Neural Activity: All eyes on attention

Eye movements are neither necessary nor sufficient to account for the neural effects associated with covert attention.
  1. Alessandro Benedetto  Is a corresponding author
  2. Martina Poletti  Is a corresponding author
  1. Department of Brain and Cognitive Sciences and Center for Visual Science, University of Rochester, United States
  2. Department of Brain and Cognitive Sciences, the Center for Visual Science and the Department of Neuroscience, University of Rochester, United States

You are a football player, running at full speed. The ball is at your feet, your gaze and ‘overt’ attention fixed on it. Suddenly, in the corner of your eye, a player from the opposing team appears. You do not move your eyes away from the ball, but your attention shifts to monitoring your surroundings and ensuring the opponent does not get in your way. This ‘covert’ attention allows the brain to keep track of the player without looking at them (Figure 1A).

Examining the role of microsaccades in spatial attention.

(A) An example of overt and covert attention: the player is looking at the ball (overt attention, in orange) and covertly paying attention to an approaching player from the opposing team (covert attention, in blue). (B) In the covert spatial attention task used by Yu et al., the monkey (which is holding a joystick) fixates on a dot in the middle of a screen. A brief visual cue is then flashed on the left or right of the screen (represented by a white ring), and two visual stimuli (disks) appear over the cued and un-cued location: one of these two stimuli then changes color. The monkey is instructed to release the joystick if the change appears at the cued location, and to hold the response otherwise. Yu et al. simultaneously recorded eye movements and brain activity from the superior colliculus. (C) Neural activity in the superior colliculus was enhanced for stimuli presented at the cued (gray) vs. un-cued (blue) location. The attention-related modulation was evident both for trials with microsaccades (MS) directed towards the cue (green; MS-to-cue), and for trials without microsaccades (orange; no-MS). The effect was substantially reduced when microsaccades were directed away from the cue (yellow; MS-away-cue).

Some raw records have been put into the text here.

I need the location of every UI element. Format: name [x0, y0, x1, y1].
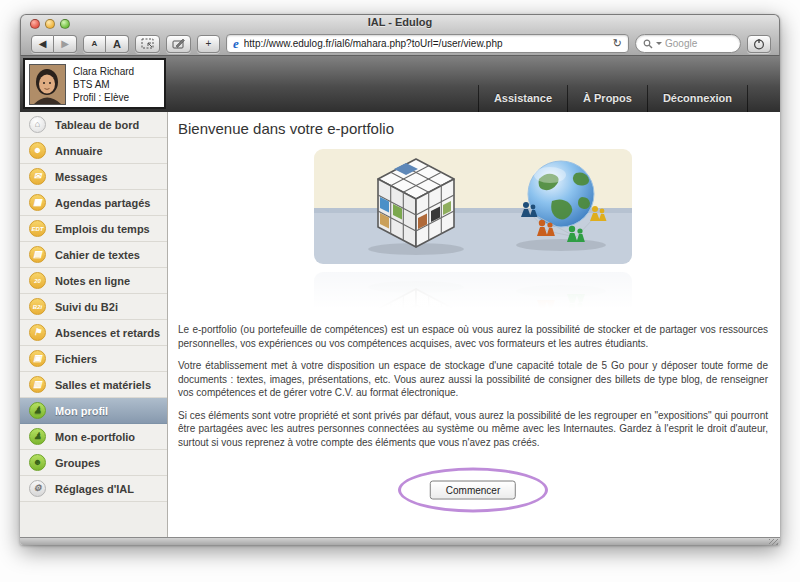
sidebar-item-messages[interactable]: ✉Messages	[20, 164, 167, 190]
page-title: Bienvenue dans votre e-portfolio	[178, 120, 768, 137]
sidebar-item-agendas-partages[interactable]: ▦Agendas partagés	[20, 190, 167, 216]
back-button[interactable]: ◀	[31, 35, 54, 53]
annotate-button[interactable]	[166, 35, 191, 53]
history-buttons: ◀ ▶	[31, 35, 77, 53]
hero-reflection	[314, 268, 632, 314]
webclip-button[interactable]	[135, 35, 160, 53]
report-button[interactable]	[747, 35, 771, 53]
profile-text: Clara Richard BTS AM Profil : Elève	[73, 64, 134, 103]
sidebar-item-fichiers[interactable]: ▣Fichiers	[20, 346, 167, 372]
avatar	[29, 64, 66, 105]
messages-icon: ✉	[29, 168, 46, 185]
browser-chrome: IAL - Edulog ◀ ▶ A A + e ↻	[20, 14, 780, 56]
sidebar-item-mon-profil[interactable]: ♟Mon profil	[20, 398, 167, 424]
sidebar-item-reglages-ial[interactable]: ⚙Réglages d'IAL	[20, 476, 167, 502]
sidebar-item-annuaire[interactable]: ☻Annuaire	[20, 138, 167, 164]
back-icon: ◀	[39, 38, 47, 49]
b2i-icon: B2i	[29, 298, 46, 315]
url-input[interactable]	[244, 38, 608, 49]
app-body: ⌂Tableau de bord ☻Annuaire ✉Messages ▦Ag…	[20, 112, 780, 537]
shared-calendars-icon: ▦	[29, 194, 46, 211]
search-engine-chevron-icon[interactable]	[656, 42, 662, 45]
intro-paragraph-1: Le e-portfolio (ou portefeuille de compé…	[178, 323, 768, 350]
sidebar-item-absences-et-retards[interactable]: ⚑Absences et retards	[20, 320, 167, 346]
search-input[interactable]	[665, 38, 725, 49]
text-size-buttons: A A	[83, 35, 129, 53]
webclip-icon	[141, 38, 154, 49]
profile-card: Clara Richard BTS AM Profil : Elève	[23, 58, 166, 109]
plus-icon: +	[206, 38, 212, 49]
sidebar-item-groupes[interactable]: ☻Groupes	[20, 450, 167, 476]
browser-window: IAL - Edulog ◀ ▶ A A + e ↻	[20, 14, 780, 545]
resize-grip[interactable]	[769, 539, 778, 545]
profile-role: Profil : Elève	[73, 91, 134, 104]
profile-icon: ♟	[29, 402, 46, 419]
settings-icon: ⚙	[29, 480, 46, 497]
app-header: Clara Richard BTS AM Profil : Elève Assi…	[20, 56, 780, 112]
app-nav: Assistance À Propos Déconnexion	[478, 85, 748, 112]
search-icon	[643, 39, 653, 49]
directory-icon: ☻	[29, 142, 46, 159]
dashboard-icon: ⌂	[29, 116, 46, 133]
eportfolio-hero-image	[314, 149, 632, 268]
sidebar-item-salles-et-materiels[interactable]: ▥Salles et matériels	[20, 372, 167, 398]
nav-assistance[interactable]: Assistance	[478, 85, 567, 112]
site-favicon-icon: e	[233, 37, 239, 50]
commencer-button[interactable]: Commencer	[430, 481, 516, 500]
power-icon	[753, 38, 765, 50]
titlebar: IAL - Edulog	[21, 15, 779, 31]
groups-icon: ☻	[29, 454, 46, 471]
cta-area: Commencer	[178, 461, 768, 519]
timetable-icon: EDT	[29, 220, 46, 237]
address-bar[interactable]: e ↻	[226, 34, 629, 53]
rooms-equipment-icon: ▥	[29, 376, 46, 393]
sidebar-item-notes-en-ligne[interactable]: 20Notes en ligne	[20, 268, 167, 294]
nav-deconnexion[interactable]: Déconnexion	[647, 85, 748, 112]
window-title: IAL - Edulog	[21, 15, 779, 30]
homework-book-icon: ▤	[29, 246, 46, 263]
sidebar-item-mon-e-portfolio[interactable]: ♟Mon e-portfolio	[20, 424, 167, 450]
search-field[interactable]	[635, 34, 741, 53]
nav-a-propos[interactable]: À Propos	[567, 85, 647, 112]
sidebar-item-cahier-de-textes[interactable]: ▤Cahier de textes	[20, 242, 167, 268]
sidebar-item-emplois-du-temps[interactable]: EDTEmplois du temps	[20, 216, 167, 242]
text-larger-button[interactable]: A	[106, 35, 129, 53]
window-controls	[30, 19, 70, 29]
forward-button[interactable]: ▶	[54, 35, 77, 53]
minimize-window-button[interactable]	[45, 19, 55, 29]
text-smaller-button[interactable]: A	[83, 35, 106, 53]
add-bookmark-button[interactable]: +	[197, 35, 220, 53]
browser-toolbar: ◀ ▶ A A + e ↻	[21, 31, 779, 55]
pencil-icon	[172, 38, 185, 49]
close-window-button[interactable]	[30, 19, 40, 29]
sidebar-item-tableau-de-bord[interactable]: ⌂Tableau de bord	[20, 112, 167, 138]
status-bar	[20, 537, 780, 545]
eportfolio-icon: ♟	[29, 428, 46, 445]
files-icon: ▣	[29, 350, 46, 367]
avatar-photo	[30, 65, 65, 104]
forward-icon: ▶	[61, 38, 69, 49]
absences-icon: ⚑	[29, 324, 46, 341]
intro-paragraph-3: Si ces éléments sont votre propriété et …	[178, 409, 768, 450]
zoom-window-button[interactable]	[60, 19, 70, 29]
profile-name: Clara Richard	[73, 65, 134, 78]
grades-icon: 20	[29, 272, 46, 289]
sidebar: ⌂Tableau de bord ☻Annuaire ✉Messages ▦Ag…	[20, 112, 168, 537]
sidebar-item-suivi-du-b2i[interactable]: B2iSuivi du B2i	[20, 294, 167, 320]
reload-icon[interactable]: ↻	[613, 37, 622, 50]
intro-paragraph-2: Votre établissement met à votre disposit…	[178, 359, 768, 400]
main-content: Bienvenue dans votre e-portfolio	[168, 112, 780, 537]
profile-group: BTS AM	[73, 78, 134, 91]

Image credit: Alessandro Benedetto and Martina Poletti (CC BY 4.0); Monkey image adapted from Timothy Gonsalves (CC BY 4.0); Footballer image adapted from AFP/SCANPIX (Public domain).

According to the premotor theory of attention, when you were covertly monitoring the player, your brain was getting ready for (but not necessarily executing) eye movements towards that spot: this motor preparation would be both necessary and sufficient for attention to shift towards the new spatial location. In other words, spatial attention and motor preparation would share the same neural underpinnings. And indeed, the neural mechanisms and brain areas involved in the control of the fast eye movements (or saccades) needed to explore a scene are similar to those related to shifts in attention (Goldberg and Wurtz, 1972). In fact, activity in these areas is causally linked with how well individuals perform during attentional tasks (Cavanaugh and Wurtz, 2004).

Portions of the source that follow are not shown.